**Data:**

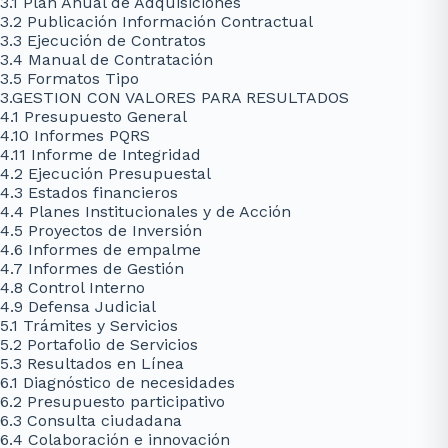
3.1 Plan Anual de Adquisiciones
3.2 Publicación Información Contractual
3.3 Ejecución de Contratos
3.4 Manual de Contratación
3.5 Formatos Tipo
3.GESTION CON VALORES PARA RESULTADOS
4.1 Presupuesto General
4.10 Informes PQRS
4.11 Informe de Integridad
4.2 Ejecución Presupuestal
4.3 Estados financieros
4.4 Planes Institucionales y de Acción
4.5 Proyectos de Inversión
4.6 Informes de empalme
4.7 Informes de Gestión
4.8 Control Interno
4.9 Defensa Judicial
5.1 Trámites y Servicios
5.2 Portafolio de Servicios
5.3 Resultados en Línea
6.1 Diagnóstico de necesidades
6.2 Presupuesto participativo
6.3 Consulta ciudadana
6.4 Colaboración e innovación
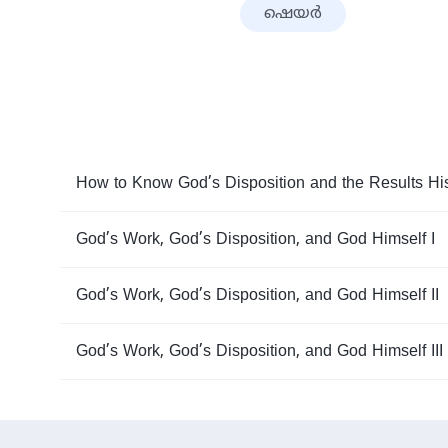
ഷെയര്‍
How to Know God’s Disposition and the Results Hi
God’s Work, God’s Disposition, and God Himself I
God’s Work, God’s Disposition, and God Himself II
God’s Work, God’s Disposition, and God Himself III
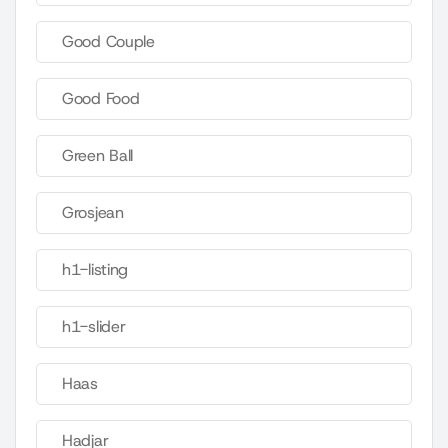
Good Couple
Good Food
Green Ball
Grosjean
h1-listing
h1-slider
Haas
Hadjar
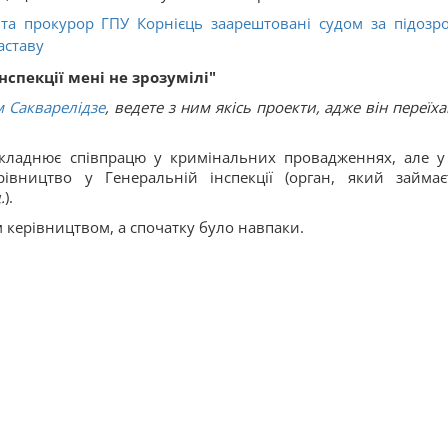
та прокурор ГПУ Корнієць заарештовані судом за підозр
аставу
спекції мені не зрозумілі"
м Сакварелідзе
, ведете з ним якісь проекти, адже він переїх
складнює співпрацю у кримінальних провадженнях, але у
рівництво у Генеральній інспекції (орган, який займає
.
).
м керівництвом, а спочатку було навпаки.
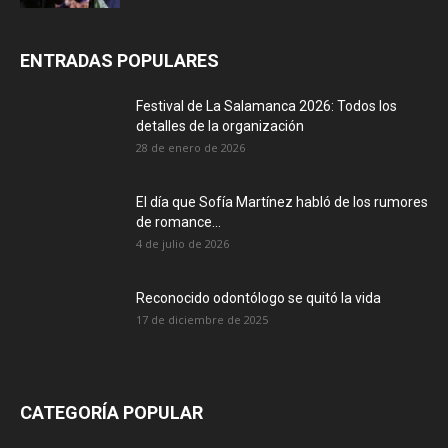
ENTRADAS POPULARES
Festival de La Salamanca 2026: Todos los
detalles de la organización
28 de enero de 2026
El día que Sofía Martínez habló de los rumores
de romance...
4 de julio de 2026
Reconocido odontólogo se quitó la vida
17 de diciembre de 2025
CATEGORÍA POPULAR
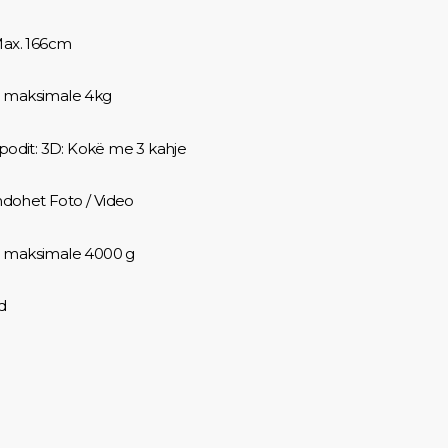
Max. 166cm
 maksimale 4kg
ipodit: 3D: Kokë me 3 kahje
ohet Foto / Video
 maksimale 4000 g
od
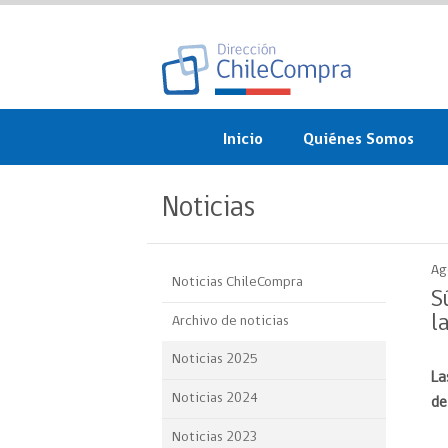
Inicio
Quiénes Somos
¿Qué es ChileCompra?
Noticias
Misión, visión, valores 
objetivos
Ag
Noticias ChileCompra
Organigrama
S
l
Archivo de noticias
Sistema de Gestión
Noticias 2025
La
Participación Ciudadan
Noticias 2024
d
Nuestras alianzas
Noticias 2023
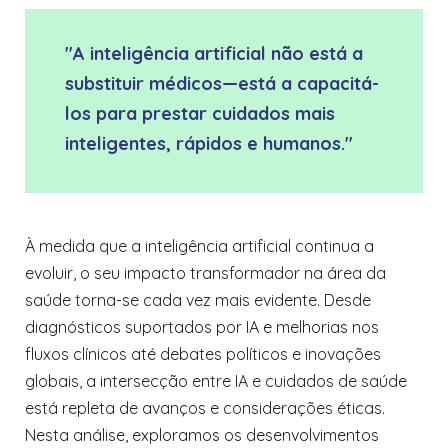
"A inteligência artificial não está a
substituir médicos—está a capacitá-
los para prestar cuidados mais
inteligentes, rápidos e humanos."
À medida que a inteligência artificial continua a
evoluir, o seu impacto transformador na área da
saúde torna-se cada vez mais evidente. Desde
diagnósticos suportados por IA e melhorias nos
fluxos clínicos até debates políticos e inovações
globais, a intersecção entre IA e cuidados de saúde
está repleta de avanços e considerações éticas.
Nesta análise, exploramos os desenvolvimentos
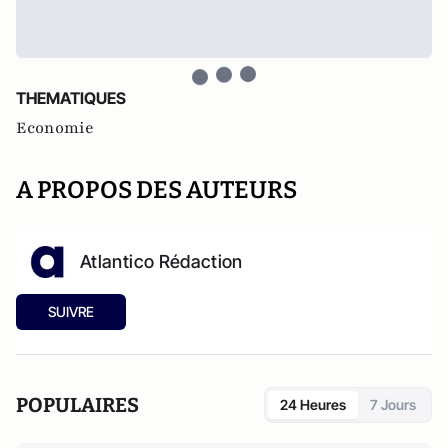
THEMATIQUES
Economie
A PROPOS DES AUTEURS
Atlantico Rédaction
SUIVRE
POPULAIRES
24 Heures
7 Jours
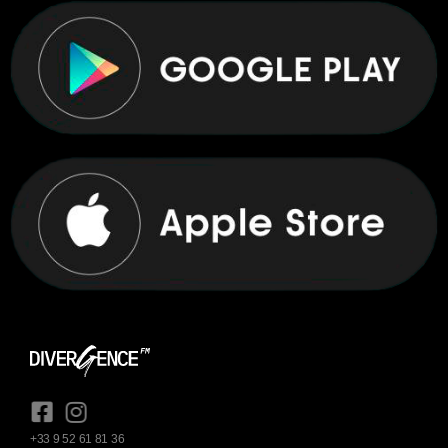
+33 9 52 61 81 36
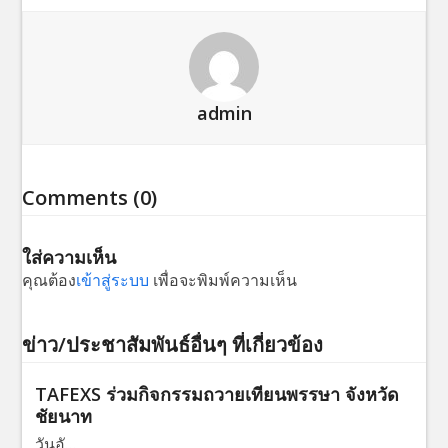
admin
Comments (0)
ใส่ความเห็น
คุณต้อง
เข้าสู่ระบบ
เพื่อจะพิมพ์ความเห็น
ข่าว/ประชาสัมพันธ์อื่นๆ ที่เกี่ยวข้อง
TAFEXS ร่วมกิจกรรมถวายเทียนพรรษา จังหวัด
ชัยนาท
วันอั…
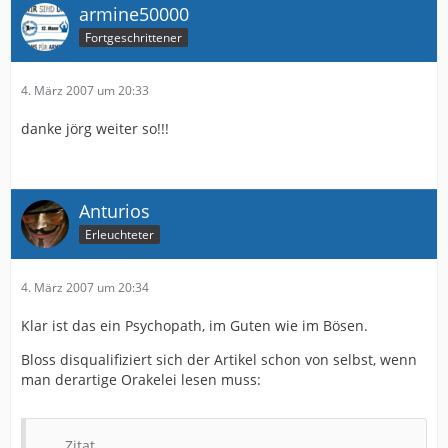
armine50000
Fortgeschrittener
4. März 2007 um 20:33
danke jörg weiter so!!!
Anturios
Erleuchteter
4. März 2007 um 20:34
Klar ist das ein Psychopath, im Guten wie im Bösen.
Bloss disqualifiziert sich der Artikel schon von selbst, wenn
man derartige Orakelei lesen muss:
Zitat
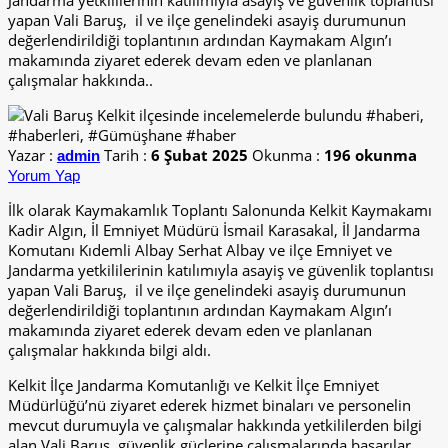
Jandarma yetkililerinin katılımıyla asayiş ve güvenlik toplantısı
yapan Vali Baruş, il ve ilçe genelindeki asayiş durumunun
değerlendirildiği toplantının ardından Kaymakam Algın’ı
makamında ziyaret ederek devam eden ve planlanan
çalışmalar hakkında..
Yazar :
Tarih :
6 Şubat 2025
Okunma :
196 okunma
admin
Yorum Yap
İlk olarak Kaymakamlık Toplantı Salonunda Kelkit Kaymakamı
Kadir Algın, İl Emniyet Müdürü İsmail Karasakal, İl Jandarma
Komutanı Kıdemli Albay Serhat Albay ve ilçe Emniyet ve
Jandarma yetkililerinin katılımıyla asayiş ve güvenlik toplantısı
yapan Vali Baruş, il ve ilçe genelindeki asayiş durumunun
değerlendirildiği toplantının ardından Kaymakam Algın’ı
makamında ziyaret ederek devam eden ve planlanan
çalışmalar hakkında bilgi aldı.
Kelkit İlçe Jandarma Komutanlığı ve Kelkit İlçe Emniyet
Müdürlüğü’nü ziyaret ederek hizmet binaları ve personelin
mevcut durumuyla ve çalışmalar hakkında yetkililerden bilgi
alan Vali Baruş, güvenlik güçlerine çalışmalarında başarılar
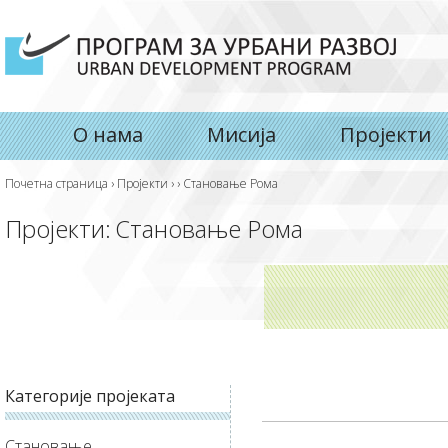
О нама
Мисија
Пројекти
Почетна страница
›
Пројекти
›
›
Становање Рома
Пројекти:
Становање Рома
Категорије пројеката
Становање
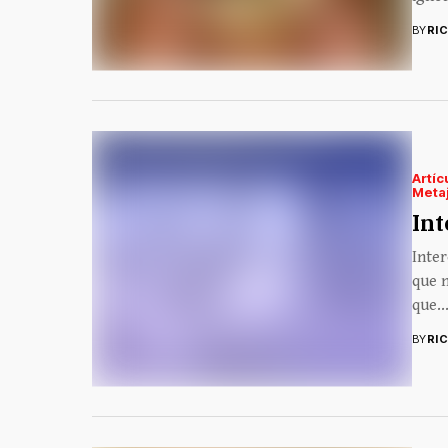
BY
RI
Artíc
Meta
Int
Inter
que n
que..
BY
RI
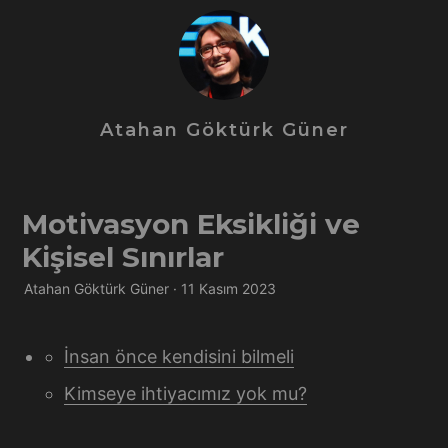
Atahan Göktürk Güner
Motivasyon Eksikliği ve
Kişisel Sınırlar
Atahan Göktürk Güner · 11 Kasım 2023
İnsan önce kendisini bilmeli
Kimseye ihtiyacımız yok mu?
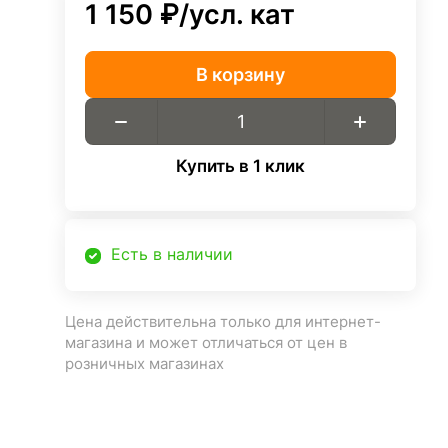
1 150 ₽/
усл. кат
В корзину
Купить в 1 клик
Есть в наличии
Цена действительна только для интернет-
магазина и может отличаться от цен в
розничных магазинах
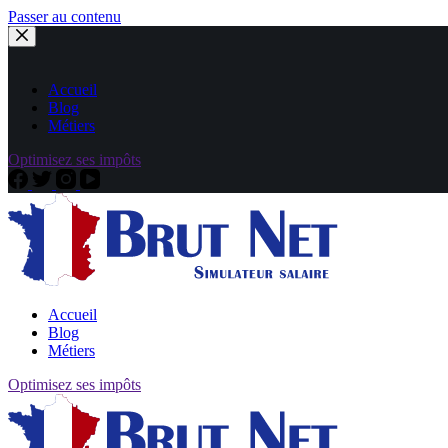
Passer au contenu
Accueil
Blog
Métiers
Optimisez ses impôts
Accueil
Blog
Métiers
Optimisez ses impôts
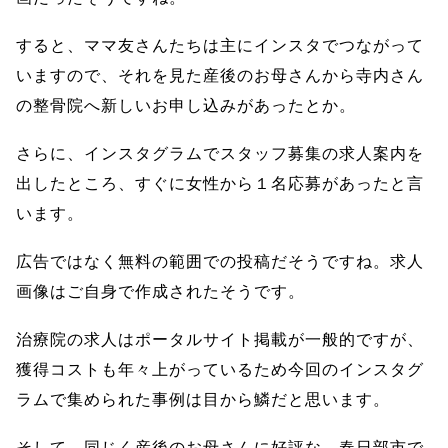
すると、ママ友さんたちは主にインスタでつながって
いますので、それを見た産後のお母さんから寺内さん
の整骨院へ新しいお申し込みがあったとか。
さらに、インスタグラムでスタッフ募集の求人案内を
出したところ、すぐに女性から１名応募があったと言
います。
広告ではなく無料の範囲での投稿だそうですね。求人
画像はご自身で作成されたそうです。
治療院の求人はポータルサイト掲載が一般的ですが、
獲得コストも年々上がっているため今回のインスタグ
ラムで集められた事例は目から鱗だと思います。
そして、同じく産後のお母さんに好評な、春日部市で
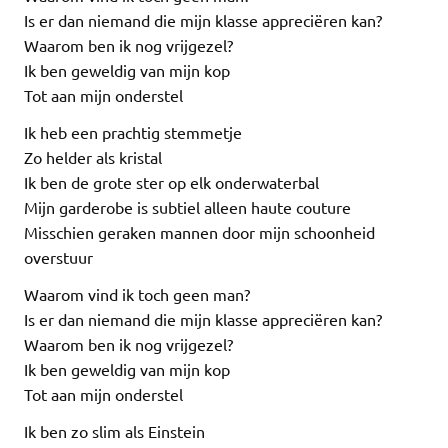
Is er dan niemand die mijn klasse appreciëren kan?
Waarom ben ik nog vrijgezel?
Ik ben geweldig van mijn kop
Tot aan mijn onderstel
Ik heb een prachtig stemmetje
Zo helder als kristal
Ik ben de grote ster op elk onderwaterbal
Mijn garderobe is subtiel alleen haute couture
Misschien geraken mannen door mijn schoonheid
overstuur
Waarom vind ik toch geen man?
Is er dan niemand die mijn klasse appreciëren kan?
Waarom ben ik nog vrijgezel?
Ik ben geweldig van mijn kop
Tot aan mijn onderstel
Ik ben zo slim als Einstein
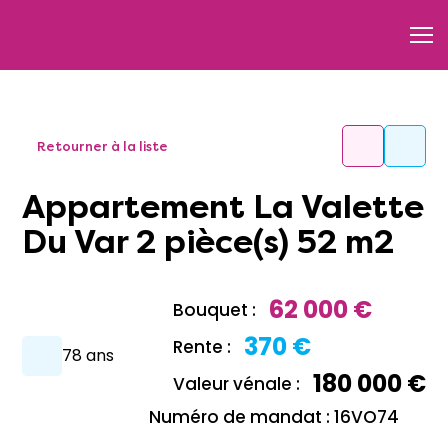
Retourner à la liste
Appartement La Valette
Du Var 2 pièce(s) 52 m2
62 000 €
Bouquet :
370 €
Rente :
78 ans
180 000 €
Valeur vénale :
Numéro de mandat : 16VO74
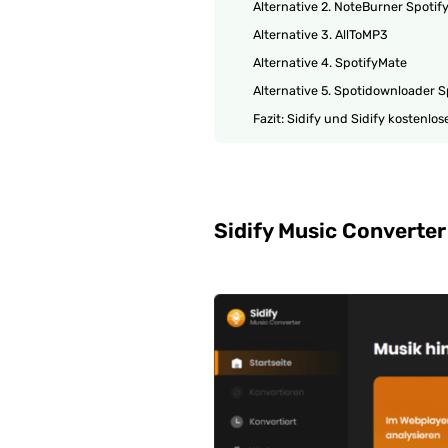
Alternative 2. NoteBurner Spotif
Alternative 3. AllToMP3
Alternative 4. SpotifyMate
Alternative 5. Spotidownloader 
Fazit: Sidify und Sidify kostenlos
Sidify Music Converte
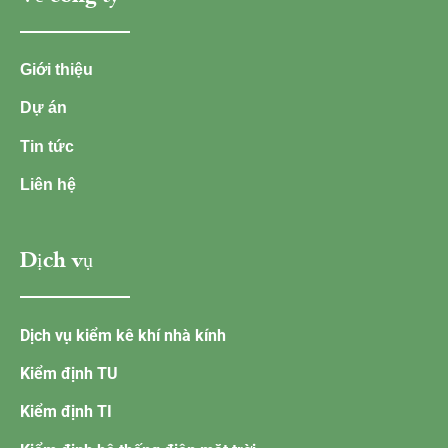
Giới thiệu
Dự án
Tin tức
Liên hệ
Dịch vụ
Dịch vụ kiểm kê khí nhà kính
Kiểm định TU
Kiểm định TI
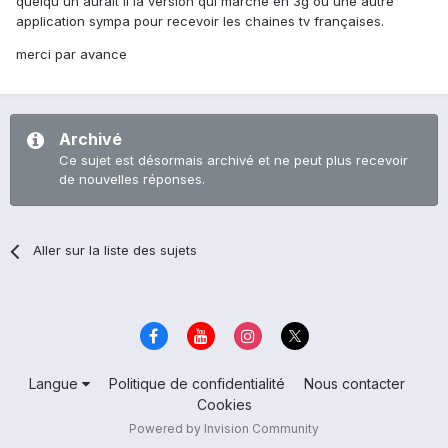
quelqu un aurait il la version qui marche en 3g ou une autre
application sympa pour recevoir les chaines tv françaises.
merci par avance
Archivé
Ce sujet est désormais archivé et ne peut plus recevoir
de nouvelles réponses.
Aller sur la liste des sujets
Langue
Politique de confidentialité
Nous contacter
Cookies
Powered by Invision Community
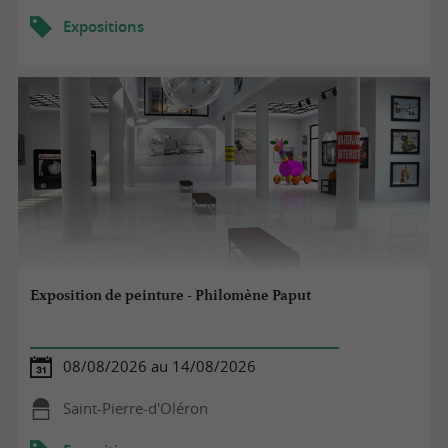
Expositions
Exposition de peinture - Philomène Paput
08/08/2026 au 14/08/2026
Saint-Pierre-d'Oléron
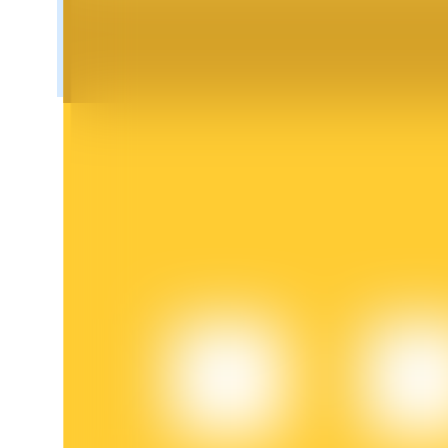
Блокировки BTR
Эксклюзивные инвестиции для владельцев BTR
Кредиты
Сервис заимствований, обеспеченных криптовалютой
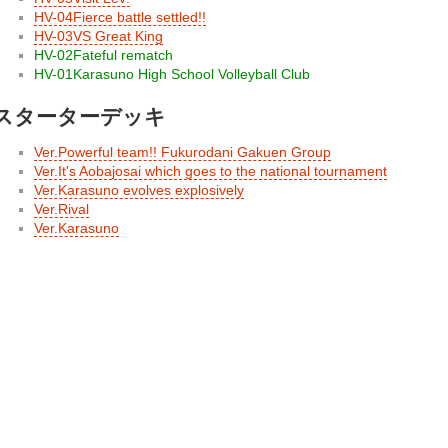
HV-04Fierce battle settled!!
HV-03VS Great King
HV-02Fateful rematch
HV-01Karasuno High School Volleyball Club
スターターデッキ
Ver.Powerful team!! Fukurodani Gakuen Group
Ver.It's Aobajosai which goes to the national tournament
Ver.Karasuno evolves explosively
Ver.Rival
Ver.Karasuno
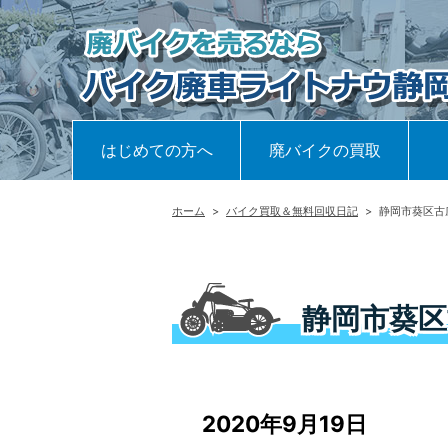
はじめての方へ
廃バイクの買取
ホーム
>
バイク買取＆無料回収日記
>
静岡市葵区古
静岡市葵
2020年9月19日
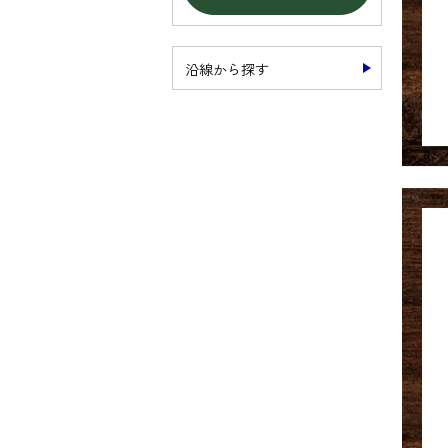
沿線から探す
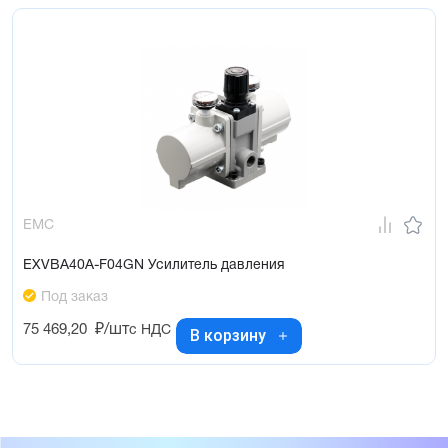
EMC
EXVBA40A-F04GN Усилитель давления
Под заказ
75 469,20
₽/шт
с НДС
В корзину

**Exercise directions:** Restate word for word only the lines above from the line containing "Komutanı Kıdemli Albay" to the line containing "Kelkit İlçe Jandarma", both of them included.

**Answer to the problem:**
Komutanı Kıdemli Albay Serhat Albay ve ilçe Emniyet ve
Jandarma yetkililerinin katılımıyla asayiş ve güvenlik toplantısı
yapan Vali Baruş, il ve ilçe genelindeki asayiş durumunun
değerlendirildiği toplantının ardından Kaymakam Algın’ı
makamında ziyaret ederek devam eden ve planlanan
çalışmalar hakkında bilgi aldı.
Kelkit İlçe Jandarma Komutanlığı ve Kelkit İlçe Emniyet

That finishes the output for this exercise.